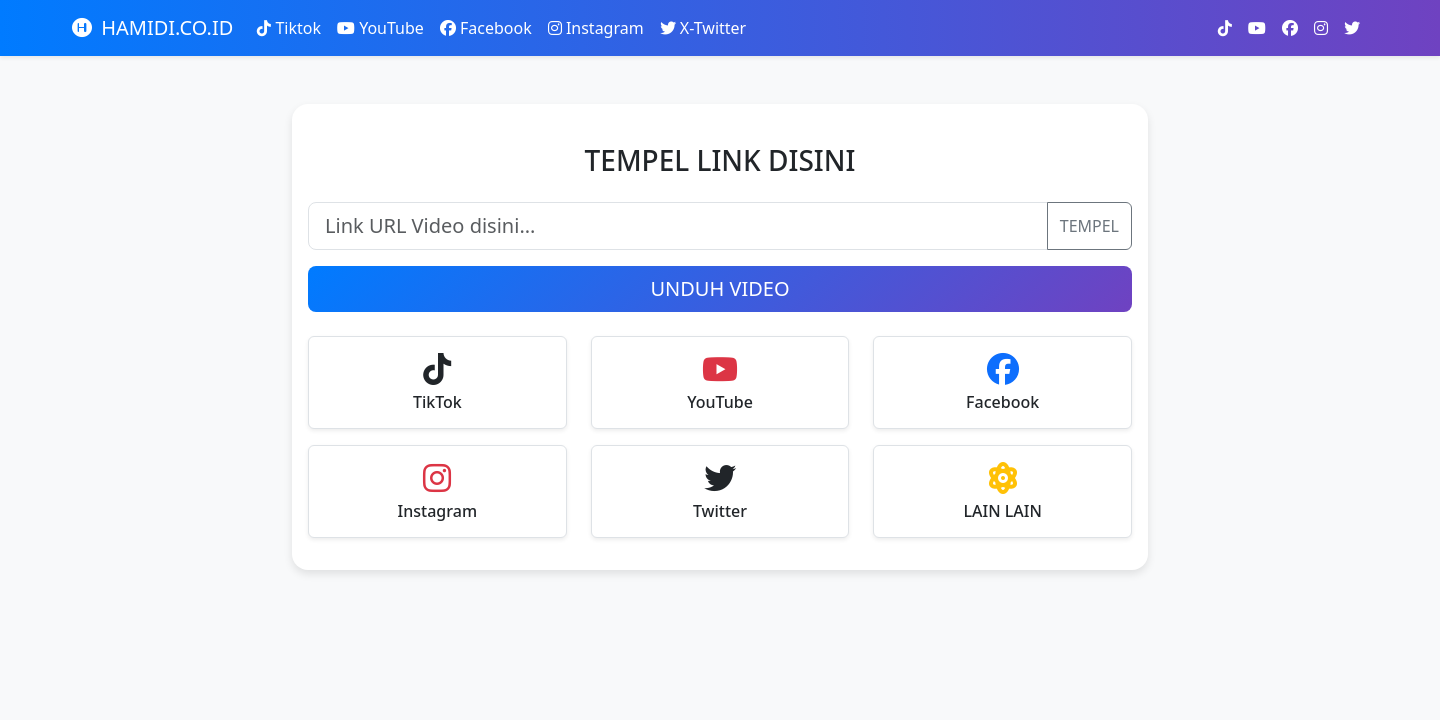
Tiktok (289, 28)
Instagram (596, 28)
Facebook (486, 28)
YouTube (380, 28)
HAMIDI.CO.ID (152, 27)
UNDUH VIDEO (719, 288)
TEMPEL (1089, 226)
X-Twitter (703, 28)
==
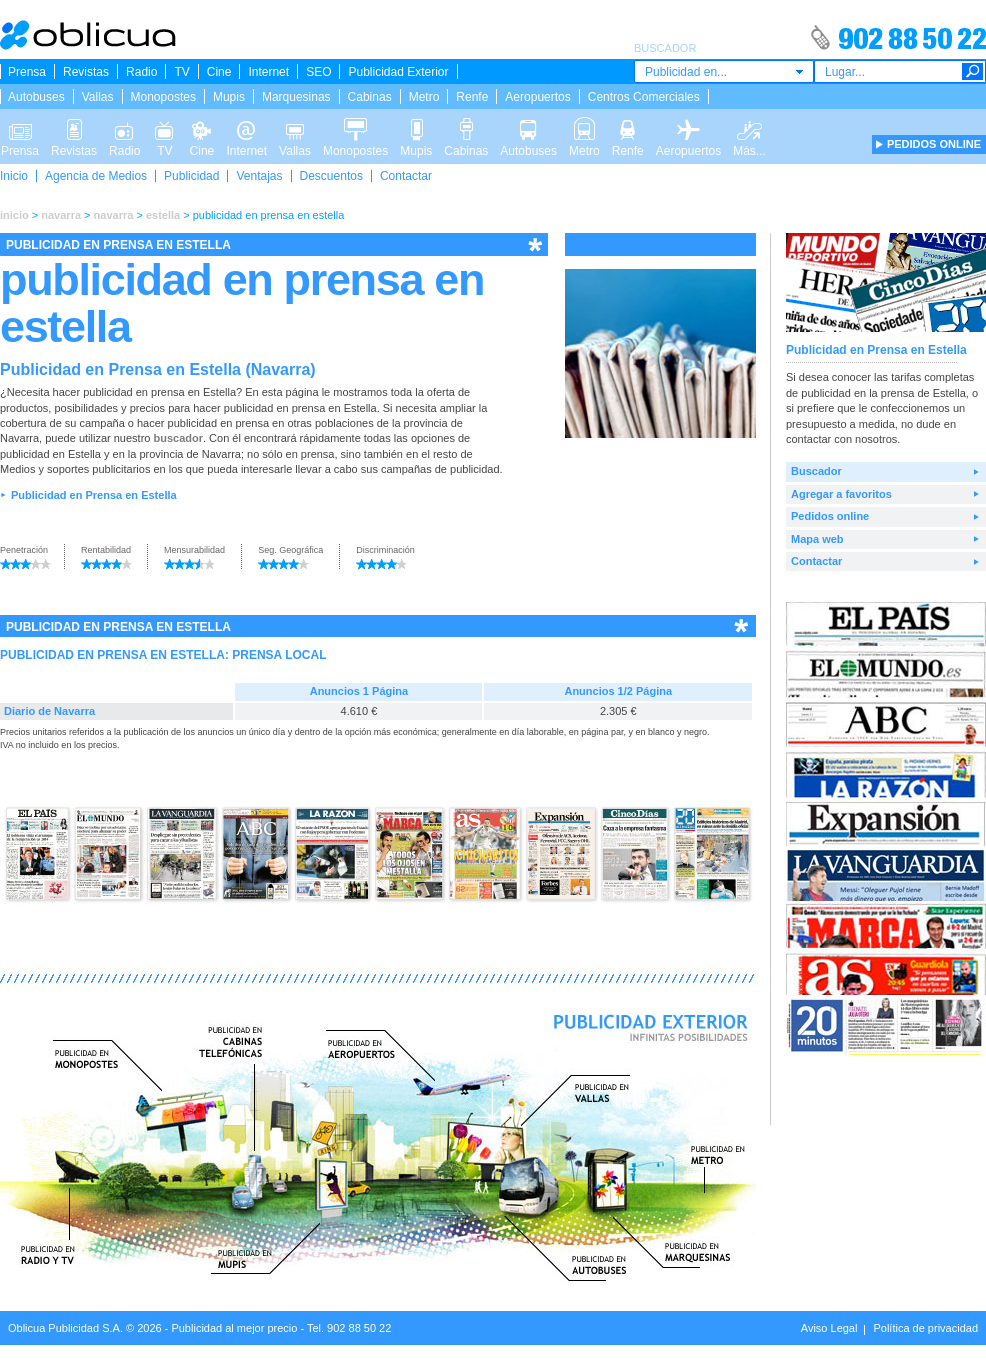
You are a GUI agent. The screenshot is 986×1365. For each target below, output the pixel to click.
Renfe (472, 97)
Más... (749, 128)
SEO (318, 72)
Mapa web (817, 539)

Exercise goal ▸ In the data above, which lines lie between the line with "Facebook (486, 28)" and the line with "X-Twitter (703, 28)", inclusive? Print those lines exactly and nothing else.

Reply ▸
Facebook (486, 28)
YouTube (380, 28)
HAMIDI.CO.ID (152, 27)
UNDUH VIDEO (719, 288)
TEMPEL (1089, 226)
X-Twitter (703, 28)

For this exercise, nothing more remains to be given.